WHAT TO WORK ON :: Which lines of the records contain the word "only"? Copy each one.

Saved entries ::
※

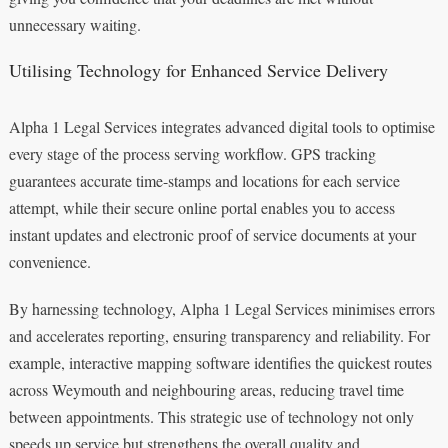
unnecessary waiting.
Utilising Technology for Enhanced Service Delivery
Alpha 1 Legal Services integrates advanced digital tools to optimise
every stage of the process serving workflow. GPS tracking
guarantees accurate time-stamps and locations for each service
attempt, while their secure online portal enables you to access
instant updates and electronic proof of service documents at your
convenience.
By harnessing technology, Alpha 1 Legal Services minimises errors
and accelerates reporting, ensuring transparency and reliability. For
example, interactive mapping software identifies the quickest routes
across Weymouth and neighbouring areas, reducing travel time
between appointments. This strategic use of technology not only
speeds up service but strengthens the overall quality and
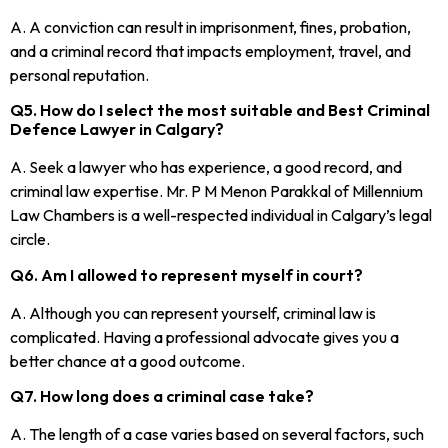
A. A conviction can result in imprisonment, fines, probation,
and a criminal record that impacts employment, travel, and
personal reputation.
Q5. How do I select the most suitable and Best Criminal
Defence Lawyer in Calgary?
A. Seek a lawyer who has experience, a good record, and
criminal law expertise. Mr. P M Menon Parakkal of Millennium
Law Chambers is a well-respected individual in Calgary’s legal
circle.
Q6. Am I allowed to represent myself in court?
A. Although you can represent yourself, criminal law is
complicated. Having a professional advocate gives you a
better chance at a good outcome.
Q7. How long does a criminal case take?
A. The length of a case varies based on several factors, such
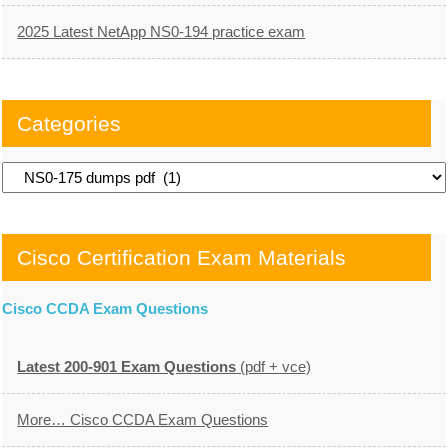
2025 Latest NetApp NS0-194 practice exam
Categories
Categories
Cisco Certification Exam Materials
Cisco CCDA Exam Questions
Latest 200-901 Exam Questions
(pdf + vce)
More… Cisco CCDA Exam Questions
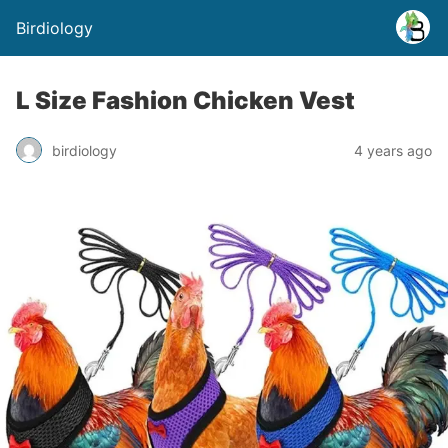
Birdiology
L Size Fashion Chicken Vest
birdiology
4 years ago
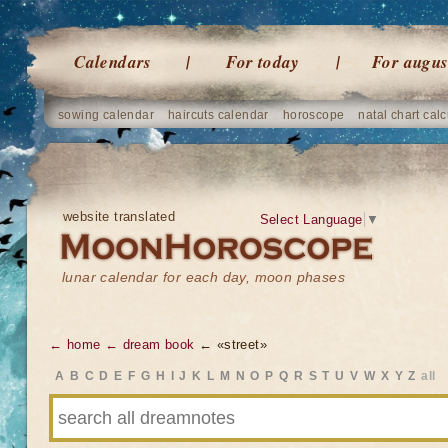
Calendars
For today
For augus
sowing calendar
haircuts calendar
horoscope
natal chart calc
website translated
Select Language
▼
lunar calendar for each day, moon phases
← home
← dream book
← «street»
A
B
C
D
E
F
G
H
I
J
K
L
M
N
O
P
Q
R
S
T
U
V
W
X
Y
Z
all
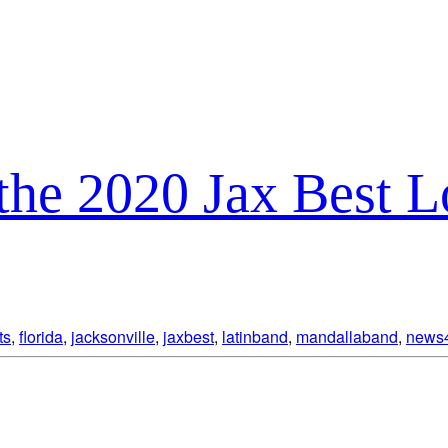
the 2020 Jax Best 
ts
,
florida
,
jacksonville
,
jaxbest
,
latinband
,
mandallaband
,
news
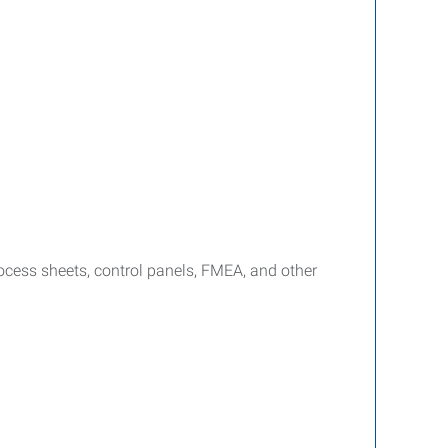
ocess sheets, control panels, FMEA, and other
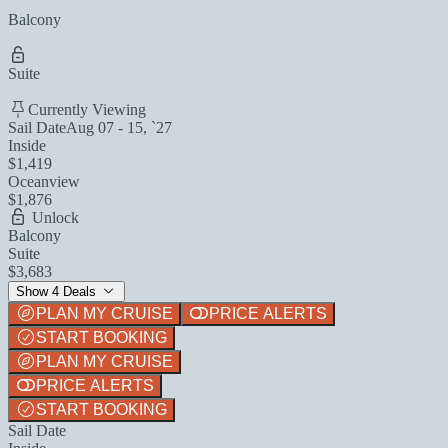
Balcony
Suite
Currently Viewing
Sail Date
Aug 07 - 15, `27
Inside
$1,419
Oceanview
$1,876
Unlock
Balcony
Suite
$3,683
Show 4 Deals
PLAN MY CRUISE
PRICE ALERTS
START BOOKING
PLAN MY CRUISE
PRICE ALERTS
START BOOKING
Sail Date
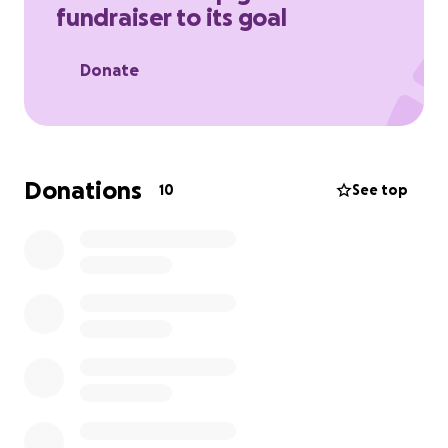
fundraiser to its goal
Donate
Donations
10
See top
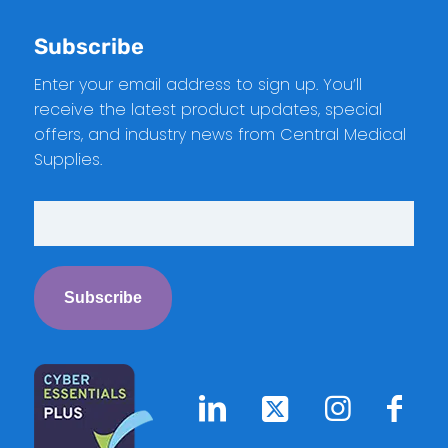
Subscribe
Enter your email address to sign up. You’ll
receive the latest product updates, special
offers, and industry news from Central Medical
Supplies.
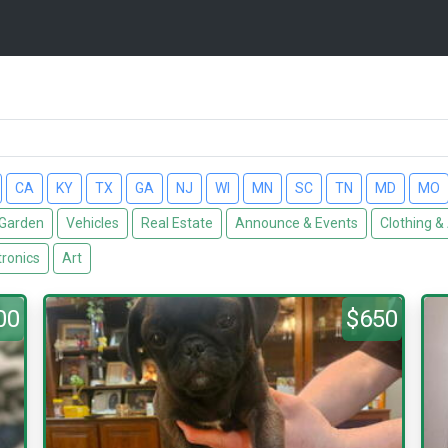
CA
KY
TX
GA
NJ
WI
MN
SC
TN
MD
MO
Garden
Vehicles
Real Estate
Announce & Events
Clothing &
tronics
Art
00
$650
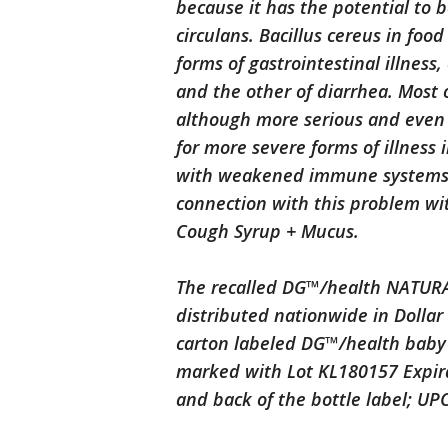
because it has the potential to 
circulans. Bacillus cereus in foo
forms of gastrointestinal illness
and the other of diarrhea. Most o
although more serious and even l
for more severe forms of illness 
with weakened immune systems. 
connection with this problem w
Cough Syrup + Mucus.
The recalled DG™/health NATURA
distributed nationwide in Dollar
carton labeled DG™/health baby 
marked with Lot KL180157 Expira
and back of the bottle label; UP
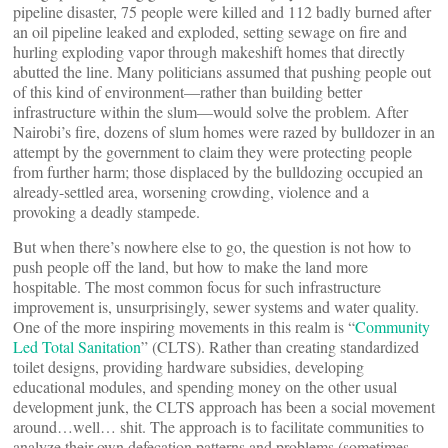
pipeline disaster, 75 people were killed and 112 badly burned after
an oil pipeline leaked and exploded, setting sewage on fire and
hurling exploding vapor through makeshift homes that directly
abutted the line. Many politicians assumed that pushing people out
of this kind of environment—rather than building better
infrastructure within the slum—would solve the problem. After
Nairobi’s fire, dozens of slum homes were razed by bulldozer in an
attempt by the government to claim they were protecting people
from further harm; those displaced by the bulldozing occupied an
already-settled area, worsening crowding, violence and a
provoking a deadly stampede.
But when there’s nowhere else to go, the question is not how to
push people off the land, but how to make the land more
hospitable. The most common focus for such infrastructure
improvement is, unsurprisingly, sewer systems and water quality.
One of the more inspiring movements in this realm is “
Community
Led Total Sanitation
” (CLTS). Rather than creating standardized
toilet designs, providing hardware subsidies, developing
educational modules, and spending money on the other usual
development junk, the CLTS approach has been a social movement
around…well… shit. The approach is to facilitate communities to
analyze their own defecation patterns and problems (sometimes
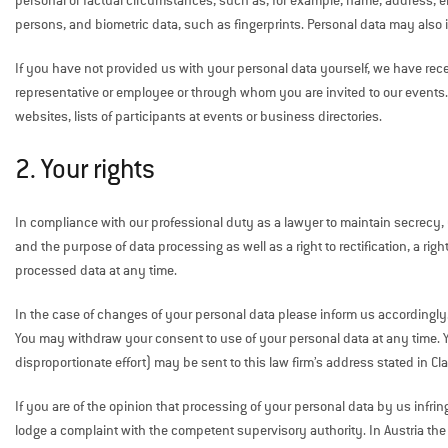
personal or factual circumstances, such as, for example, name, address, em
persons, and biometric data, such as fingerprints. Personal data may also i
If you have not provided us with your personal data yourself, we have rece
representative or employee or through whom you are invited to our events.
websites, lists of participants at events or business directories.
2. Your rights
In compliance with our professional duty as a lawyer to maintain secrecy, y
and the purpose of data processing as well as a right to rectification, a right
processed data at any time.
In the case of changes of your personal data please inform us accordingly
You may withdraw your consent to use of your personal data at any time. Your
disproportionate effort) may be sent to this law firm’s address stated in Cl
If you are of the opinion that processing of your personal data by us infr
lodge a complaint with the competent supervisory authority. In Austria th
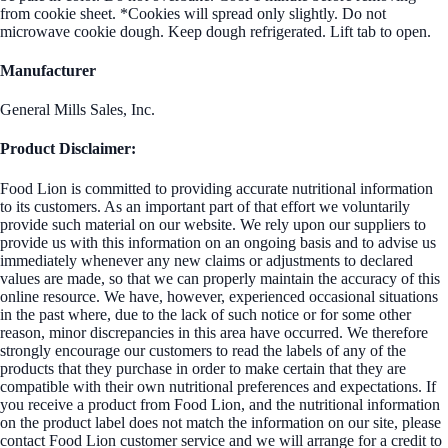
from cookie sheet. *Cookies will spread only slightly. Do not
microwave cookie dough. Keep dough refrigerated. Lift tab to open.
Manufacturer
General Mills Sales, Inc.
Product Disclaimer:
Food Lion is committed to providing accurate nutritional information
to its customers. As an important part of that effort we voluntarily
provide such material on our website. We rely upon our suppliers to
provide us with this information on an ongoing basis and to advise us
immediately whenever any new claims or adjustments to declared
values are made, so that we can properly maintain the accuracy of this
online resource. We have, however, experienced occasional situations
in the past where, due to the lack of such notice or for some other
reason, minor discrepancies in this area have occurred. We therefore
strongly encourage our customers to read the labels of any of the
products that they purchase in order to make certain that they are
compatible with their own nutritional preferences and expectations. If
you receive a product from Food Lion, and the nutritional information
on the product label does not match the information on our site, please
contact Food Lion customer service and we will arrange for a credit to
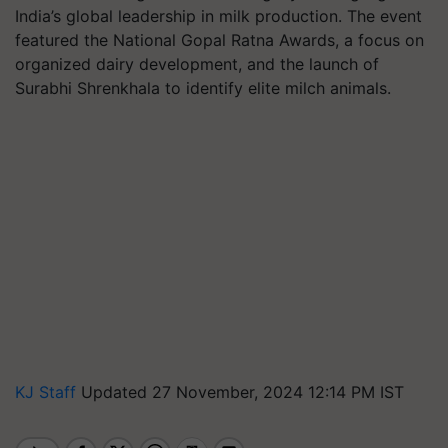
India’s global leadership in milk production. The event
featured the National Gopal Ratna Awards, a focus on
organized dairy development, and the launch of
Surabhi Shrenkhala to identify elite milch animals.
KJ Staff
Updated 27 November, 2024 12:14 PM IST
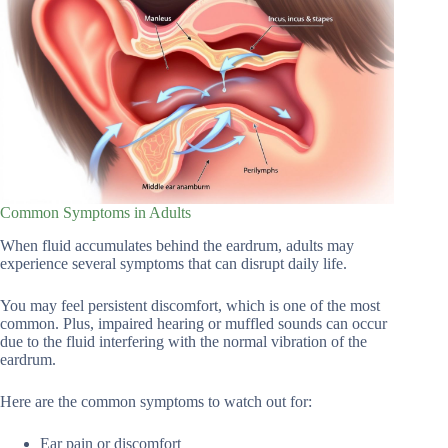
Common Symptoms in Adults
When fluid accumulates behind the eardrum, adults may
experience several symptoms that can disrupt daily life.
You may feel persistent discomfort, which is one of the most
common. Plus, impaired hearing or muffled sounds can occur
due to the fluid interfering with the normal vibration of the
eardrum.
Here are the common symptoms to watch out for:
Ear pain or discomfort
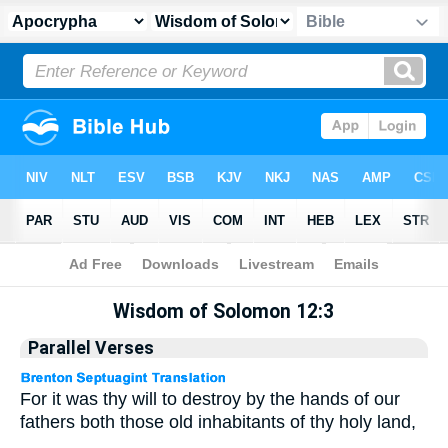
Apocrypha
> Wisdom of Solomon 12:3
Wisdom of Solomon 12:3
Parallel Verses
For it was thy will to destroy by the hands of our
fathers both those old inhabitants of thy holy land,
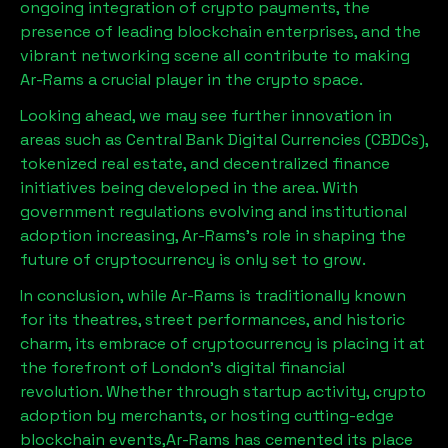
ongoing integration of crypto payments, the
presence of leading blockchain enterprises, and the
vibrant networking scene all contribute to making
Ar-Rams
a crucial player in the crypto space.
Looking ahead, we may see further innovation in
areas such as Central Bank Digital Currencies (CBDCs),
tokenized real estate, and decentralized finance
initiatives being developed in the area. With
government regulations evolving and institutional
adoption increasing,
Ar-Rams
’s role in shaping the
future of cryptocurrency is only set to grow.
In conclusion, while
Ar-Rams
is traditionally known
for its theatres, street performances, and historic
charm, its embrace of cryptocurrency is placing it at
the forefront of London’s digital financial
revolution. Whether through startup activity, crypto
adoption by merchants, or hosting cutting-edge
blockchain events,
Ar-Rams
has cemented its place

※

RESPONSE BOX ::
between appointments. This strategic use of technology not only
from cookie sheet. *Cookies will spread only slightly. Do not
future of cryptocurrency is only set to grow.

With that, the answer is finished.